A single count is required: the lines of the data below in which the word "form" occurs.

--- START ---

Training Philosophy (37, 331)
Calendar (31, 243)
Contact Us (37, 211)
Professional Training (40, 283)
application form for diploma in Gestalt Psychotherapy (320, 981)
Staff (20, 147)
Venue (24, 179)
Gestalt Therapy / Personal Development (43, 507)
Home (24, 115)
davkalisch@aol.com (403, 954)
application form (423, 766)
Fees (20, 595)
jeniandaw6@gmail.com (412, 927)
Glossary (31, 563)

--- END ---

TASK SOLUTION
2